Interesting thought experiment, starting from Sun Microsystems’ former CEO Scott McNealy who said twenty years ago, “You have zero privacy anyway. Get over it.” The author, Jonathan Zittrain, then presents two “very different extrapolations [that] might allow us to glimpse some of the consequences of our privacy choices (or lack thereof) that are taking shape even today.” A Pseudoworld which will happen if the legal frameworks for protecting privacy aren’t updated, and a Transcriptworld where “the law[s] were tightened up with more accountability for bad actors in an attempt to make us feel more comfortable sharing.” Looking at the two makes it clear why we need some kind of midpoint, and need to take action.

Pseudoworld has a lot of clear drawbacks. It requires personal vigilance to avoid identification, with lingering problems if one’s mask should slip. It portends daily social interactions that tilt more toward the configuration of a confessional booth—or a 4chan message board—than an exchange of pleasantries with a store clerk bearing a name tag, or an earnest discussion thread on Facebook with each participant’s home town, relatives, educational history, and favorite book voluntarily one click away. […]

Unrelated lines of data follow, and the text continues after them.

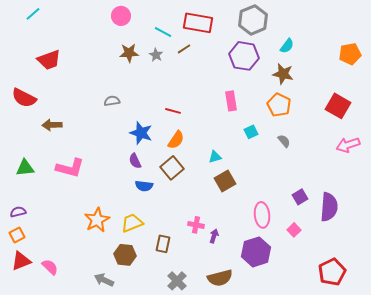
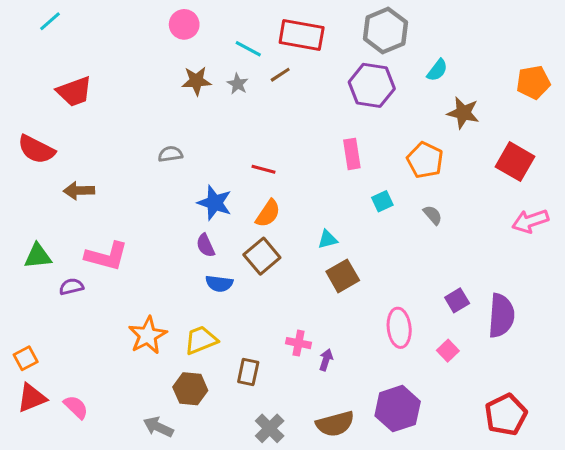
brown star: (283, 74) -> (463, 113), moved
purple semicircle: (18, 212) -> (71, 287), moved
purple hexagon: (256, 252) -> (398, 409), moved

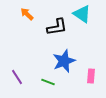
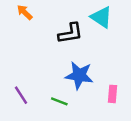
orange arrow: (27, 14) -> (25, 12), moved
blue star: (64, 61) -> (79, 75), turned 30

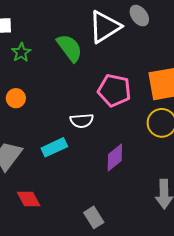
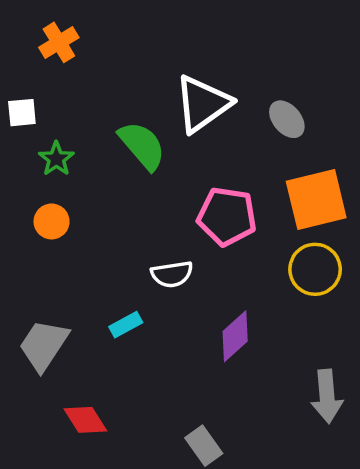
gray ellipse: (139, 16) -> (287, 119), moved
orange circle: (16, 98) -> (52, 221), moved
cyan rectangle: (54, 147) -> (126, 325), size x0.7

Transcriptworld is a lousy place even assuming, as we have so far, that government’s primary role there is to make sure that people don’t doxx and harass one another. And when government doesn’t embrace the rule of law, Transcriptworld provides the soil—fertilized by commercial data processing—in which to grow the authoritarian nightmares we’ve come to call Orwellian. […]
Privacy defenders have perhaps inadvertently encouraged the same sense of inevitability by speaking in generic apocalyptic terms. But this fight is not simply about keeping particular facts about people out of the public eye. Privacy now is as much about freedom, the freedom to maintain a boundary between ourselves and those who want to shape us.